They headed south as the flames from the burning church spread to the mill next door. By the time the group had crossed the Geert River, the fire was all the way down the main road engulfing the docks, and when Eerie, and his new family finally lay their heads down at dawn, the village was naught but a black, smoldering gash on the countryside. He has been with them ever since, and has never been happier.
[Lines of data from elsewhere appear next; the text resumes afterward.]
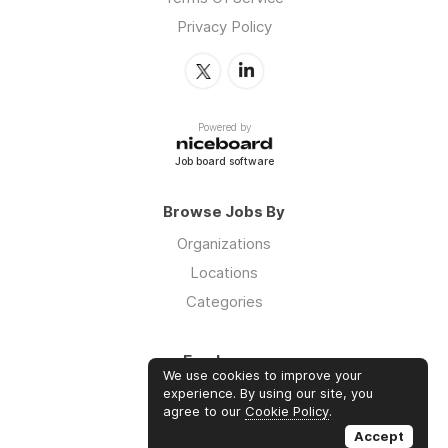
Privacy Policy
Powered by
Job board software
Browse Jobs By
Organizations
Locations
Categories
Employers
We use cookies to improve your
Log in
experience. By using our site, you
agree to our
Cookie Policy
.
Sign up
Accept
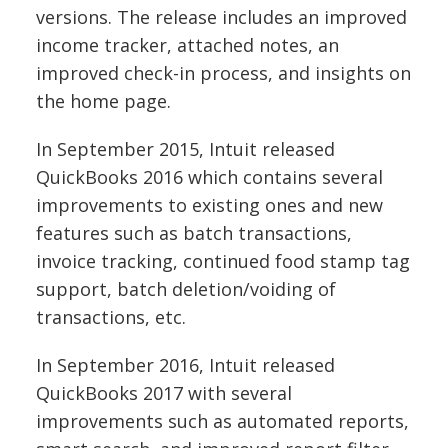
versions. The release includes an improved
income tracker, attached notes, an
improved check-in process, and insights on
the home page.
In September 2015, Intuit released
QuickBooks 2016 which contains several
improvements to existing ones and new
features such as batch transactions,
invoice tracking, continued food stamp tag
support, batch deletion/voiding of
transactions, etc.
In September 2016, Intuit released
QuickBooks 2017 with several
improvements such as automated reports,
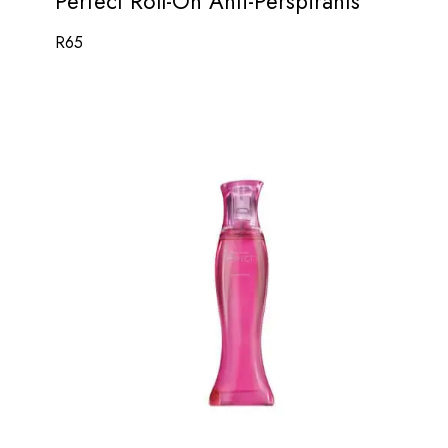
Perfect Roll-On Anti-Perspirants
R
65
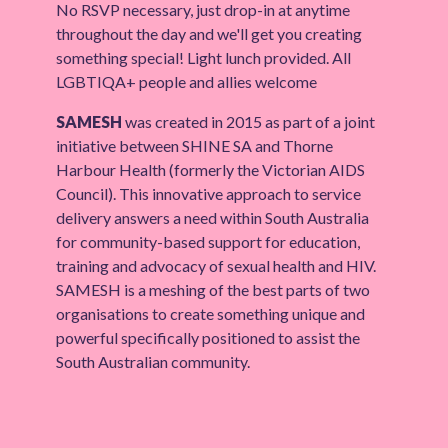
No RSVP necessary, just drop-in at anytime
throughout the day and we'll get you creating
something special! Light lunch provided. All
LGBTIQA+ people and allies welcome
SAMESH
was created in 2015 as part of a joint
initiative between SHINE SA and Thorne
Harbour Health (formerly the Victorian AIDS
Council). This innovative approach to service
delivery answers a need within South Australia
for community-based support for education,
training and advocacy of sexual health and HIV.
SAMESH is a meshing of the best parts of two
organisations to create something unique and
powerful specifically positioned to assist the
South Australian community.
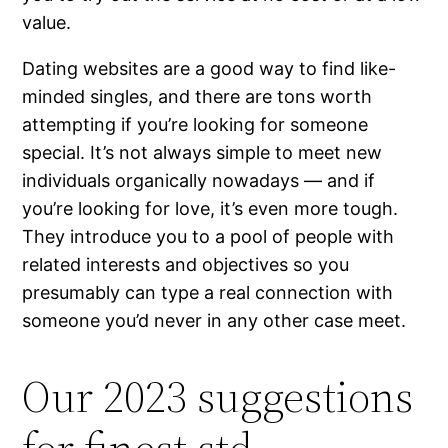
value.
Dating websites are a good way to find like-
minded singles, and there are tons worth
attempting if you’re looking for someone
special. It’s not always simple to meet new
individuals organically nowadays — and if
you’re looking for love, it’s even more tough.
They introduce you to a pool of people with
related interests and objectives so you
presumably can type a real connection with
someone you’d never in any other case meet.
Our 2023 suggestions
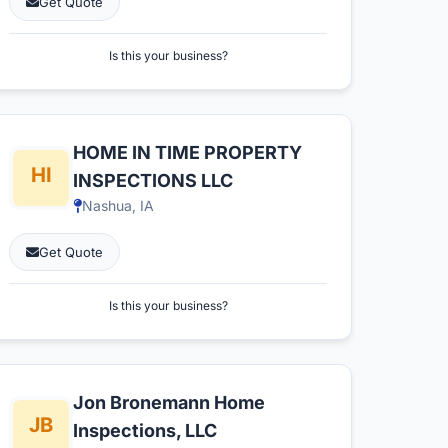
Get Quote
Is this your business?
HOME IN TIME PROPERTY
INSPECTIONS LLC
Nashua, IA
Get Quote
Is this your business?
Jon Bronemann Home
Inspections, LLC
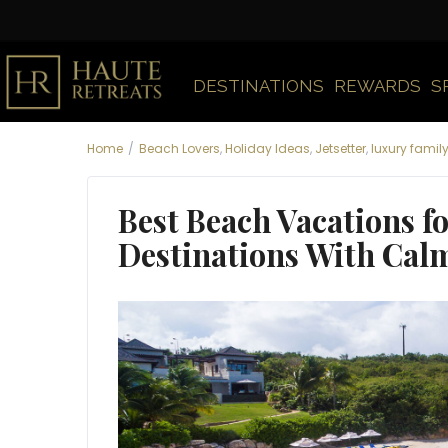
DESTINATIONS
REWARDS
S
Home
Beach Lovers
,
Holiday Ideas
,
Jetsetter
,
luxury famil
Best Beach Vacations fo
Destinations With Cal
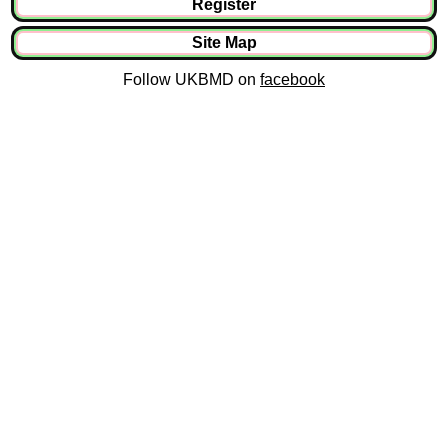
Register
Site Map
Follow UKBMD on
facebook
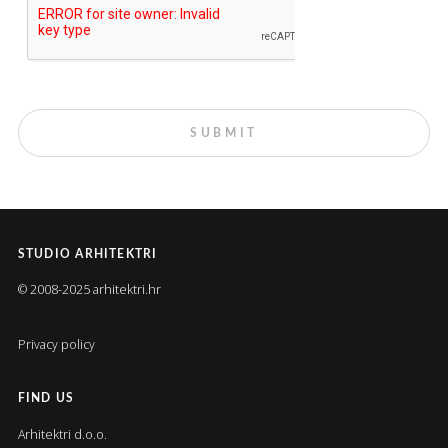
STUDIO ARHITEKTRI
© 2008-2025 arhitektri.hr
Privacy policy
FIND US
Arhitektri d.o.o.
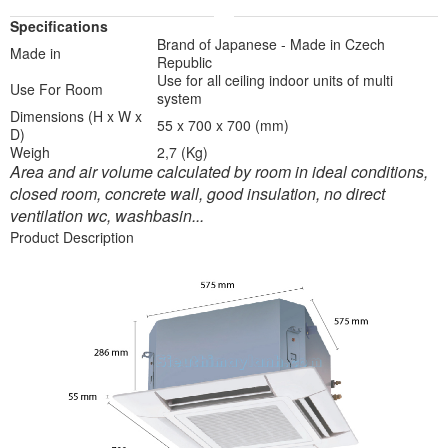
Specifications
Brand of Japanese - Made in Czech
Made in
Republic
Use for all ceiling indoor units of multi
Use For Room
system
Dimensions (H x W x
55 x 700 x 700 (mm)
D)
Weigh
2,7 (Kg)
Area and air volume calculated by room in ideal conditions,
closed room, concrete wall, good insulation, no direct
ventilation wc, washbasin...
Product Description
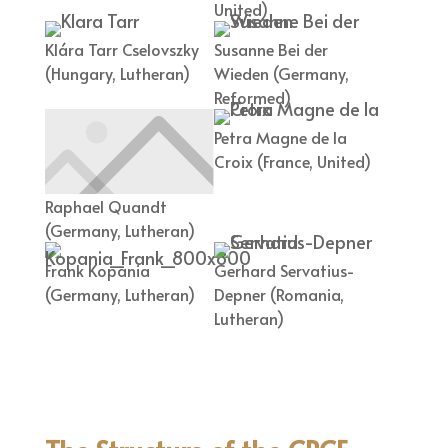
United)
Klára Tarr Cselovszky
Susanne Bei der
(Hungary, Lutheran)
Wieden (Germany,
Reformed)
Petra Magne de la
Croix (France, United)
Raphael Quandt
(Germany, Lutheran)
Frank Kopania
Gerhard Servatius-
(Germany, Lutheran)
Depner (Romania,
Lutheran)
Eerie manifests a Bile Elemental when he is angry. Use the standard rules found in your monster manual (elementals) for running this special creation. It should be around 8HD, and should deal a minimum of 3d8 crushing damage. Its primary form of attack is to manifest itself like a net made of webs, which will then cling to his opponent and squeeze the very life from them. It is immune to cold, fire, charm and can only be hit by magical weapons. While his creation is active, Eerie must concentrate, or it will retreat back to the Never from whence it came.
If the creature is destroyed, it takes a full week for Eerie to be able to summon another one.

Venom

It is hot and steaming in the jungle. A young boy watches in terror as tall men with bodies of shining metal, sit astride snorting beasts with muscled flanks and four legs, running riot through his sleepy village. They wield fear, fire and fury, and kill any unlucky enough to cross their path.
The once tranquil paths are choked with corpses. Blood stains the hallowed grounds of the temple. They are here for the gold. They are always here for the gold. Why this stupid metal has such power of man, the boy will never understand.
The attackers run amok, spearing priests, and kicking severed heads to one another for sport. He hears a baby cry, then nothing and that fills him with dread. His heart is pounding in his chest. He slides on his belly like the snake god they worship, trying to flee. But he is spotted, and dragged, from the hut in which he was hiding.
The savage men laugh and scream like mad animals as they prepare to kill him like all the rest. But he is anointed, he has communed, supped with the gods and this will be their doom.
Something stirs. Something writhes, inside of him, deep in his bowels. He becomes…
The marauders screams are panicked, wild, like the birds of paradise when they take to the air. They turn to flee, but the boy is faster now, faster than he could have ever dreamed of. He rises up from the dirt floor, towering over them, swaying with restrained malice from side to side. And suddenly, he is loose among them. His hood, fully distended now, is blood red and jungle green, and the poison of his ancestors, trickles down his dagger-like fangs. He lunges with the speed of the Hooded Cobra at his enemies, biting them, impregnating them with his poisonous gifts. They clutch at their throats, dropping to their knees, hands, noose-like around their choking throats. Their faces swell and blacken as they collapse, and the boy, now a perfectly shaped image of his god, hisses ever so, sssslightly.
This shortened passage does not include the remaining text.